# Shocking ReiserFS 4 Beta Performance on Mammoth Files

## yottabit

Hate to be the bearer of bad news, but ReiserFS 4 Beta's performance on mammoth files (say, 512 MB to 2 GB) is shocking compared to ReiserFS 3.6 ... in a bad way.

Now keep in mind that obviously ReiserFS was designed to be a database replacement directly on the filesystem, able to handle small file accesses with a breeze. I've used ReiserFS for quite a long time now on my production servers and have always been happy with its performance, reliability, and extra storage space available due to ultra-efficient storage of those small files so common on Gentoo systems.  :Smile: 

Okay, so I know ReiserFS was never meant to handle the mammoth files I've been throwing at it, but I was shocked at the performance difference between 3.6 and 4. These graphs show it all...

Anyway, so far XFS is the leading contender to replace my giant file array, and I'll keep ReiserFS 3.6 on my main array.

And I'm currently benchmarking ext2, ext3, Reiser3.6, Reiser4, JFS, XFS, and VFAT  :Twisted Evil:  on various stripe-sized arrays. This detailed report will be available likely in a week or two.

----------

## R!tman

Thank you very much. Maybe you can also use different chunk sizes und block sizes  :Smile: .

I am especially looking forward to that, because I habe just created a raid 5 with a very frustrating performance.

----------

## yottabit

Unfortunately, at the current time, Reiser4 only support 4 KB blocksize. But yes, I will be showing different stripe/chunk sizes in my tests.

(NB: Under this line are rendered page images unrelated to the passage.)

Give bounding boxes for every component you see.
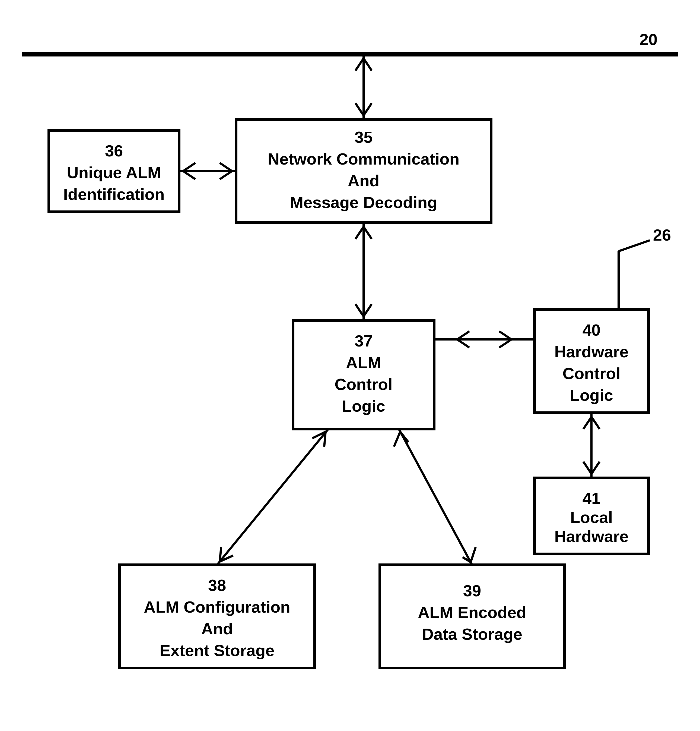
diagram: 20 35 Network Communication And Message …: [0, 0, 700, 731]
box-41-line-0: Local: [570, 508, 613, 527]
box-37-line-1: Control: [335, 375, 392, 393]
box-40: 40 Hardware Control Logic: [535, 310, 649, 413]
box-39-num: 39: [463, 582, 481, 600]
box-35-num: 35: [354, 128, 373, 146]
conn-36-35: [179, 163, 236, 179]
box-36: 36 Unique ALM Identification: [49, 130, 179, 212]
box-41-num: 41: [583, 489, 601, 508]
conn-37-40: [434, 331, 535, 348]
conn-bus-35: [356, 54, 372, 119]
box-40-line-0: Hardware: [554, 343, 628, 361]
box-41-line-1: Hardware: [554, 527, 628, 546]
box-38-num: 38: [208, 576, 226, 594]
conn-37-39: [394, 429, 476, 565]
box-37: 37 ALM Control Logic: [293, 320, 434, 429]
box-39: 39 ALM Encoded Data Storage: [380, 565, 564, 668]
box-36-line-1: Identification: [63, 185, 164, 203]
leader-26-label: 26: [653, 226, 671, 244]
svg-line-15: [619, 240, 650, 251]
box-38-line-1: And: [201, 619, 233, 638]
box-38-line-2: Extent Storage: [160, 641, 274, 660]
conn-40-41: [583, 413, 600, 478]
svg-line-13: [399, 429, 472, 565]
conn-35-37: [356, 223, 372, 320]
box-35-line-1: And: [348, 172, 379, 190]
box-37-line-2: Logic: [342, 397, 385, 415]
box-41: 41 Local Hardware: [535, 478, 649, 554]
leader-26: 26: [619, 226, 671, 310]
box-40-line-2: Logic: [570, 386, 613, 404]
box-35: 35 Network Communication And Message Dec…: [236, 119, 491, 223]
box-39-line-1: Data Storage: [422, 625, 522, 643]
box-40-line-1: Control: [562, 364, 620, 383]
box-36-line-0: Unique ALM: [67, 163, 161, 182]
conn-37-38: [217, 429, 328, 565]
box-35-line-0: Network Communication: [268, 150, 460, 168]
box-40-num: 40: [583, 321, 601, 339]
box-38-line-0: ALM Configuration: [144, 598, 290, 616]
box-37-line-0: ALM: [346, 354, 381, 372]
svg-line-12: [217, 429, 328, 565]
bus-label: 20: [640, 31, 658, 48]
box-39-line-0: ALM Encoded: [418, 603, 526, 622]
box-37-num: 37: [354, 332, 373, 350]
box-38: 38 ALM Configuration And Extent Storage: [119, 565, 315, 668]
box-35-line-2: Message Decoding: [290, 193, 437, 211]
box-36-num: 36: [105, 142, 123, 160]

With preliminary results I can safely say that if you're a regular user, ReiserFS 3.6 is a great choice. If you need to store huge files (512 MB or greater) I'd suggest XFS or JFS (ext2/3 isn't too bad either).

I've also had some issues with Reiser4 causing kernel panic under this stressed load, and also refusing to unmount.  :Smile:  It's Beta... so don't judge until it's Final I guess.

----------

## R!tman

Oh, I almost forgot the link you posted. This looks really strange. 

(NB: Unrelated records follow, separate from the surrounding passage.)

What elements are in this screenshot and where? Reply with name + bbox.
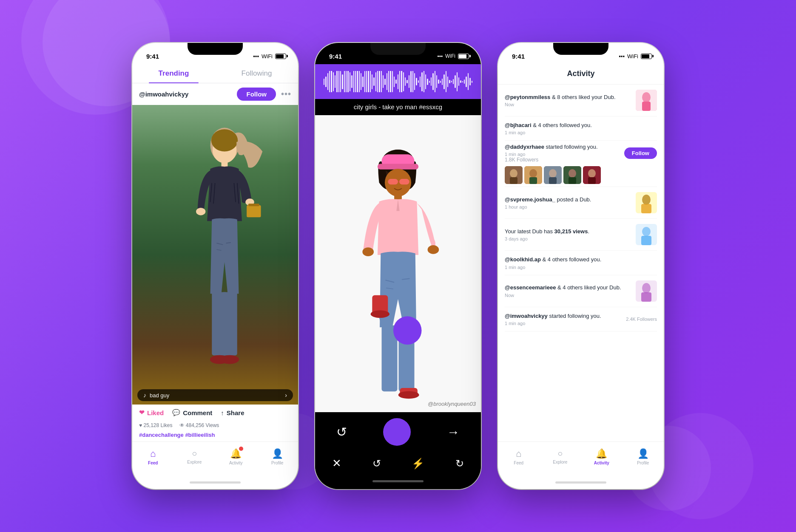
activity-text-5: Your latest Dub has 30,215 views.	[505, 228, 631, 235]
nav-profile[interactable]: 👤 Profile	[257, 448, 298, 465]
bottom-nav-activity: ⌂ Feed ○ Explore 🔔 Activity 👤 Profile	[498, 441, 664, 475]
song-title-area: city girls - take yo man #essxcg	[315, 99, 481, 115]
activity-text-2: @bjhacari & 4 others followed you.	[505, 122, 657, 129]
liked-button[interactable]: ❤ Liked	[139, 409, 164, 416]
svg-point-47	[529, 169, 537, 178]
svg-rect-25	[399, 179, 409, 184]
svg-point-29	[428, 245, 439, 254]
recording-bottom-icons: ✕ ↺ ⚡ ↻	[315, 452, 481, 477]
follower-avatars	[505, 166, 657, 184]
song-arrow-icon: ›	[285, 392, 287, 399]
home-icon: ⌂	[150, 448, 156, 459]
recording-controls: ↺ →	[315, 412, 481, 452]
timer-icon[interactable]: ↺	[372, 458, 381, 470]
nav-explore[interactable]: ○ Explore	[174, 449, 216, 464]
replay-button[interactable]: ↺	[336, 424, 347, 439]
heart-icon: ❤	[139, 409, 145, 416]
nav-activity[interactable]: 🔔 Activity	[215, 448, 257, 465]
explore-icon: ○	[192, 449, 197, 458]
home-indicator-1	[132, 475, 298, 489]
tab-following[interactable]: Following	[215, 64, 298, 83]
explore-icon-3: ○	[557, 449, 563, 458]
feed-stats: ♥ 25,128 Likes 👁 484,256 Views	[132, 421, 298, 430]
nav-profile-3[interactable]: 👤 Profile	[623, 448, 664, 465]
profile-icon: 👤	[272, 448, 283, 459]
follower-info: @daddyxrhaee started following you. 1 mi…	[505, 143, 657, 163]
music-note-icon: ♪	[143, 392, 146, 399]
activity-time-7: Now	[505, 293, 631, 298]
nav-feed[interactable]: ⌂ Feed	[132, 448, 174, 465]
home-icon-3: ⌂	[516, 448, 521, 459]
feed-bottom-overlay: ♪ bad guy ›	[132, 386, 298, 405]
feed-video-area[interactable]: ♪ bad guy ›	[132, 105, 298, 405]
waveform-visual	[324, 71, 472, 92]
signal-icon-2: ▪▪▪	[437, 53, 443, 59]
nav-explore-label: Explore	[187, 460, 202, 464]
activity-item-2: @bjhacari & 4 others followed you. 1 min…	[505, 116, 657, 141]
activity-text-6: @koolkhid.ap & 4 others followed you.	[505, 256, 657, 263]
nav-activity-3[interactable]: 🔔 Activity	[581, 448, 623, 465]
next-button[interactable]: →	[447, 425, 460, 439]
mini-avatar-1	[505, 166, 523, 184]
status-icons-1: ▪▪▪ WiFi	[253, 53, 286, 59]
share-icon: ↑	[221, 409, 224, 416]
close-icon[interactable]: ✕	[332, 457, 341, 470]
activity-text-area-5: Your latest Dub has 30,215 views. 3 days…	[505, 228, 631, 241]
activity-thumb-7	[636, 280, 657, 302]
song-name: bad guy	[150, 392, 169, 399]
activity-time-6: 1 min ago	[505, 265, 657, 270]
song-bar[interactable]: ♪ bad guy ›	[137, 389, 293, 401]
nav-explore-3[interactable]: ○ Explore	[540, 449, 581, 464]
svg-point-2	[211, 130, 238, 152]
activity-item-8: @imwoahvickyy started following you. 1 m…	[505, 307, 657, 331]
activity-text-3: @daddyxrhaee started following you.	[505, 143, 624, 151]
recording-figure	[315, 115, 481, 412]
comment-button[interactable]: 💬 Comment	[172, 409, 212, 416]
share-button[interactable]: ↑ Share	[221, 409, 244, 416]
activity-text-area-4: @svpreme.joshua_ posted a Dub. 1 hour ag…	[505, 196, 631, 209]
fashion-person-svg	[178, 120, 271, 405]
svg-point-59	[642, 195, 651, 205]
tab-trending[interactable]: Trending	[132, 64, 215, 83]
flash-icon[interactable]: ⚡	[412, 458, 424, 470]
svg-point-36	[371, 310, 389, 318]
svg-point-50	[549, 169, 557, 178]
activity-item-6: @koolkhid.ap & 4 others followed you. 1 …	[505, 251, 657, 275]
status-time-1: 9:41	[146, 53, 159, 60]
activity-text-8: @imwoahvickyy started following you.	[505, 312, 622, 320]
flip-camera-icon[interactable]: ↻	[455, 458, 464, 470]
svg-point-65	[642, 283, 651, 293]
likes-count: ♥ 25,128 Likes	[139, 422, 173, 428]
signal-icon-1: ▪▪▪	[253, 53, 259, 59]
status-icons-3: ▪▪▪ WiFi	[619, 53, 652, 59]
activity-screen: Activity @peytonmmiless & 8 others liked…	[498, 64, 664, 489]
svg-rect-54	[569, 177, 576, 184]
activity-time-1: Now	[505, 102, 631, 107]
bottom-nav-feed: ⌂ Feed ○ Explore 🔔 Activity 👤 Profile	[132, 441, 298, 475]
mini-avatar-5	[583, 166, 601, 184]
profile-icon-3: 👤	[637, 448, 649, 459]
follow-button[interactable]: Follow	[237, 88, 276, 101]
phone-recording: 9:41 ▪▪▪ WiFi city girls - take yo man #…	[315, 43, 481, 489]
more-options-button[interactable]: •••	[281, 89, 291, 99]
waveform-bar	[315, 64, 481, 99]
svg-point-56	[588, 169, 596, 178]
svg-rect-45	[510, 177, 517, 184]
followers-count-3: 1.8K Followers	[505, 157, 624, 163]
record-button[interactable]	[383, 418, 411, 446]
nav-feed-3[interactable]: ⌂ Feed	[498, 448, 540, 465]
nav-activity-label: Activity	[229, 461, 243, 465]
feed-screen: Trending Following @imwoahvickyy Follow …	[132, 64, 298, 489]
feed-tags[interactable]: #dancechallenge #billieeilish	[132, 430, 298, 441]
feed-photo-sim	[132, 105, 298, 405]
activity-text-area-7: @essenceemarieee & 4 others liked your D…	[505, 284, 631, 297]
phone-activity: 9:41 ▪▪▪ WiFi Activity @peytonmmiless & …	[498, 43, 664, 489]
activity-text-7: @essenceemarieee & 4 others liked your D…	[505, 284, 631, 291]
nav-explore-label-3: Explore	[553, 460, 567, 464]
comment-label: Comment	[183, 409, 212, 416]
follow-button-3[interactable]: Follow	[624, 147, 657, 159]
feed-user-row: @imwoahvickyy Follow •••	[132, 83, 298, 105]
mini-avatar-3	[544, 166, 562, 184]
battery-icon-3	[641, 54, 652, 59]
svg-rect-51	[549, 177, 557, 184]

Reiser4 is not THAT slow. I have it installed on my x86 machine. It performs quite well, at least not worse that reiserfs. 

I am even considering using it on my new amd64 machine, the one with the slow raid5.

[edit]

Here is the link to the "slow raid problem":https://forums.gentoo.org/viewtopic-t-306345-highlight-.html

[/edit]

----------

## yottabit

Keep in the filesizes being shown in the graphs.

For my purposes I'm testing against mammoth files. For normal and small files I'm sure Reiser4 would be an improvement over Reiser3.6, otherwise what would be the point?

The whole point in my creating that graph is because I've been using Reiser3.6 for a long time because the benefits of the super efficient handling of small and normal files far outweighed the slight less performance of the handling of mammoth files (compared to XFS & JFS at least). However, by the looks of Reiser4, if I want to stay with the "latest" Reiser4 I'll have to segregate my mammoth files to a separate filesystem.

That's all.

----------

## R!tman

 *yottabit wrote:*   

> However, by the looks of Reiser4, if I want to stay with the "latest" Reiser4 I'll have to segregate my mammoth files to a separate filesystem.

 

With these stats, of course  :Smile: . I just didn't think it was that bad. 

But, as you already said: It's beta!

----------